I l n'est pas évident de situer les moments où
l'on change de rapport à une question ; d'après moi j'ai modifié le mien aux « handicapés »
vers 1985. Avant cela je ne me la posais pas positivement, comme n'importe quel « valide »
(c'est le nom ironique que « les handicapés » donnent à ceux qui ne le sont supposément
pas) j'acceptais le concept même si, comme toute personne « moralement correcte » je disais
des bêtises du genre « ce sont des personnes comme les autres ». Vers cette époque j'ai
évolué : d'une part j'ai abandonné le concept de handicapé, de l'autre je fis le constat
que non, vraiment non, les personnes « handicapées » ne sont pas comme les autres.

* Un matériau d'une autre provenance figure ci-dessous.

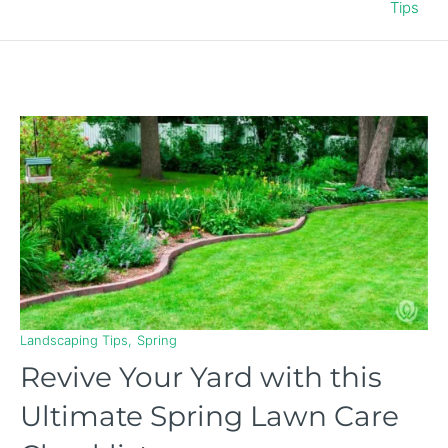
Tips
Landscaping Tips
Spring
Revive Your Yard with this
Ultimate Spring Lawn Care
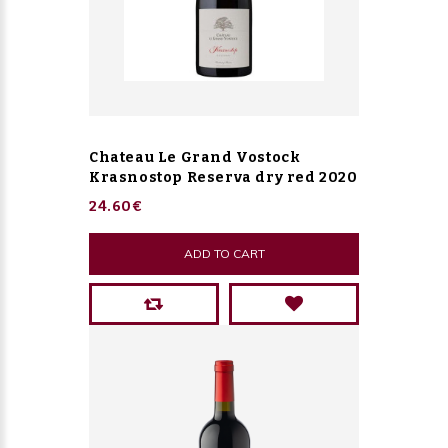
Chateau Le Grand Vostock
Krasnostop Reserva dry red 2020
24.60€
ADD TO CART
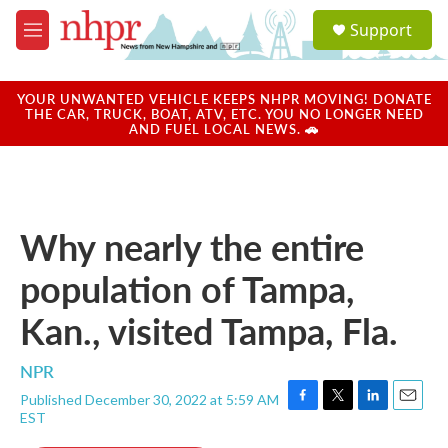
Skip to main content
S
Support
e
M
a
e
r
n
c
u
YOUR UNWANTED VEHICLE KEEPS NHPR MOVING! DONATE
h
THE CAR, TRUCK, BOAT, ATV, ETC. YOU NO LONGER NEED
AND FUEL LOCAL NEWS. 🚗
u
e
r
y
Why nearly the entire
population of Tampa,
Kan., visited Tampa, Fla.
NPR
Published December 30, 2022 at 5:59 AM
F
T
L
E
EST
a
w
i
m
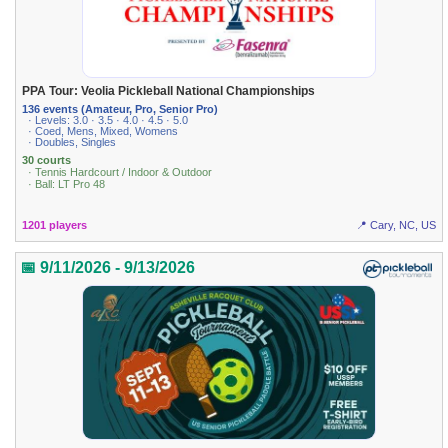
PPA Tour: Veolia Pickleball National Championships
136 events (Amateur, Pro, Senior Pro)
· Levels: 3.0 · 3.5 · 4.0 · 4.5 · 5.0
· Coed, Mens, Mixed, Womens
· Doubles, Singles
30 courts
· Tennis Hardcourt / Indoor & Outdoor
· Ball: LT Pro 48
1201 players
📍 Cary, NC, US
📅 9/11/2026 - 9/13/2026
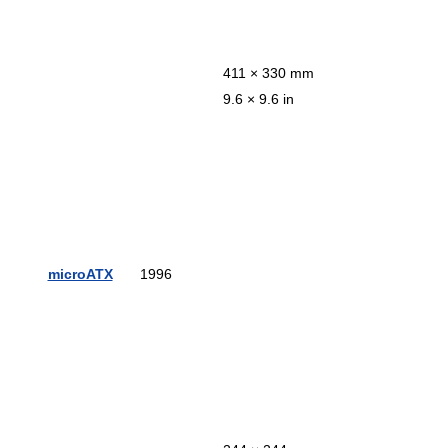
411 × 330 mm
9.6 × 9.6 in
microATX
1996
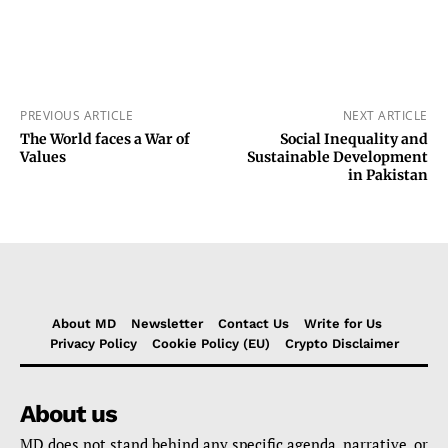
PREVIOUS ARTICLE
NEXT ARTICLE
The World faces a War of
Social Inequality and
Values
Sustainable Development
in Pakistan
About MD
Newsletter
Contact Us
Write for Us
Privacy Policy
Cookie Policy (EU)
Crypto Disclaimer
About us
MD does not stand behind any specific agenda, narrative, or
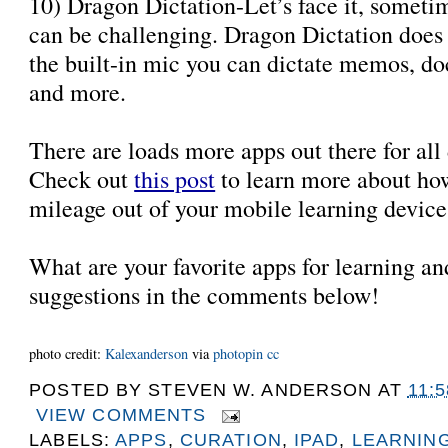
10) Dragon Dictation-Let’s face it, someti
can be challenging. Dragon Dictation does i
the built-in mic you can dictate memos, do
and more.
There are loads more apps out there for all d
Check out
this post
to learn more about ho
mileage out of your mobile learning devic
What are your favorite apps for learning a
suggestions in the comments below!
photo credit:
Kalexanderson
via
photopin
cc
POSTED BY
STEVEN W. ANDERSON
AT
11:
VIEW COMMENTS
LABELS:
APPS
,
CURATION
,
IPAD
,
LEARNIN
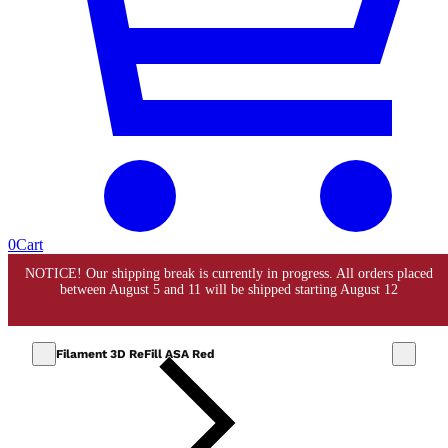
0
Cart
Filament 3D ReFill ASA Red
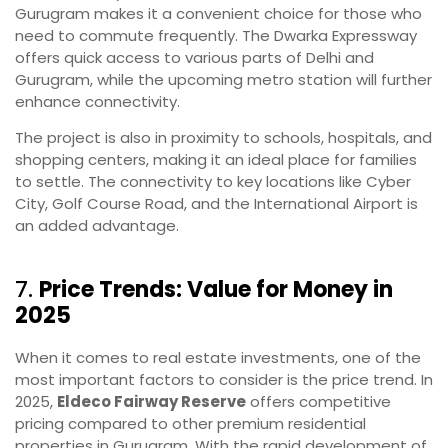
Gurugram makes it a convenient choice for those who
need to commute frequently. The Dwarka Expressway
offers quick access to various parts of Delhi and
Gurugram, while the upcoming metro station will further
enhance connectivity.
The project is also in proximity to schools, hospitals, and
shopping centers, making it an ideal place for families
to settle. The connectivity to key locations like Cyber
City, Golf Course Road, and the International Airport is
an added advantage.
7.
Price Trends: Value for Money in
2025
When it comes to real estate investments, one of the
most important factors to consider is the price trend. In
2025,
Eldeco Fairway Reserve
offers competitive
pricing compared to other premium residential
properties in Gurugram. With the rapid development of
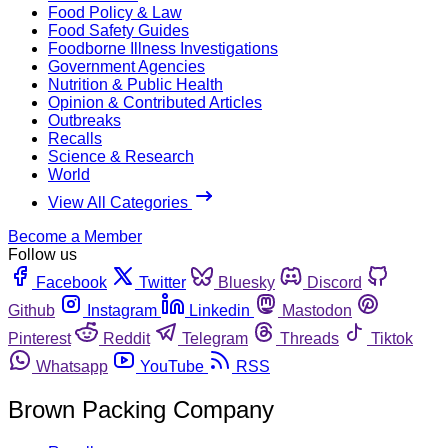
Food Policy & Law
Food Safety Guides
Foodborne Illness Investigations
Government Agencies
Nutrition & Public Health
Opinion & Contributed Articles
Outbreaks
Recalls
Science & Research
World
View All Categories
Become a Member
Follow us
Facebook
Twitter
Bluesky
Discord
Github
Instagram
Linkedin
Mastodon
Pinterest
Reddit
Telegram
Threads
Tiktok
Whatsapp
YouTube
RSS
Brown Packing Company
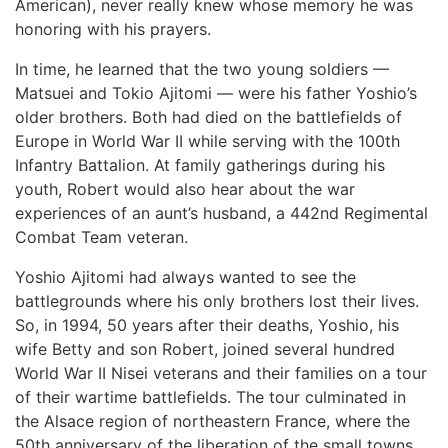
American), never really knew whose memory he was
honoring with his prayers.
In time, he learned that the two young soldiers —
Matsuei and Tokio Ajitomi — were his father Yoshio’s
older brothers. Both had died on the battlefields of
Europe in World War II while serving with the 100th
Infantry Battalion. At family gatherings during his
youth, Robert would also hear about the war
experiences of an aunt’s husband, a 442nd Regimental
Combat Team veteran.
Yoshio Ajitomi had always wanted to see the
battlegrounds where his only brothers lost their lives.
So, in 1994, 50 years after their deaths, Yoshio, his
wife Betty and son Robert, joined several hundred
World War II Nisei veterans and their families on a tour
of their wartime battlefields. The tour culminated in
the Alsace region of northeastern France, where the
50th anniversary of the liberation of the small towns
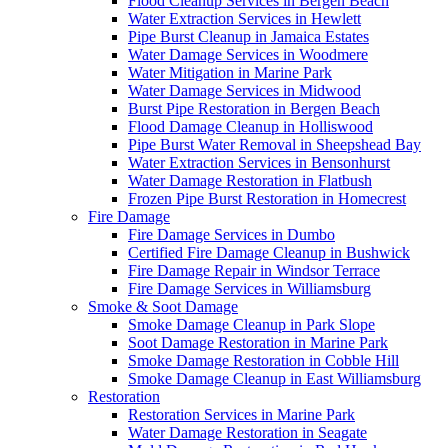
Flood Cleanup Services in Bergen Beach
Water Extraction Services in Hewlett
Pipe Burst Cleanup in Jamaica Estates
Water Damage Services in Woodmere
Water Mitigation in Marine Park
Water Damage Services in Midwood
Burst Pipe Restoration in Bergen Beach
Flood Damage Cleanup in Holliswood
Pipe Burst Water Removal in Sheepshead Bay
Water Extraction Services in Bensonhurst
Water Damage Restoration in Flatbush
Frozen Pipe Burst Restoration in Homecrest
Fire Damage
Fire Damage Services in Dumbo
Certified Fire Damage Cleanup in Bushwick
Fire Damage Repair in Windsor Terrace
Fire Damage Services in Williamsburg
Smoke & Soot Damage
Smoke Damage Cleanup in Park Slope
Soot Damage Restoration in Marine Park
Smoke Damage Restoration in Cobble Hill
Smoke Damage Cleanup in East Williamsburg
Restoration
Restoration Services in Marine Park
Water Damage Restoration in Seagate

L'idée est : le handicap existe mais non pas le handicapé.
Pour un tout autre sujet je constatais cette pulsion ancienne et profonde des humains
à faire des catégories, classer les êtres et les choses en groupes très généraux et plus
ou moins consistants. Voyez la catégorie « bipèdes » qui englobe les autruches, les
kangourous et les humains : une catégorie de ce genre est d'une assez faible consistance.
Parmi les humains, la catégorie « handicapés » est d'une aussi faible consistance, qui
regroupe les débiles mentaux, les malades mentaux chroniques, les personnes ayant des
problèmes locomoteurs accidentels, dus à une maladie ou congénitaux, des maladies
neuro-dégénératives génétiques ou acquises ; ça concerne des personnes ayant des troubles
légers, modérés, conséquents, lourds ; ça s'applique à des dysfonctionnements portant sur
une fonction vitale, sur plusieurs ou sur toutes ; etc. Sont aussi considérés « handicapés »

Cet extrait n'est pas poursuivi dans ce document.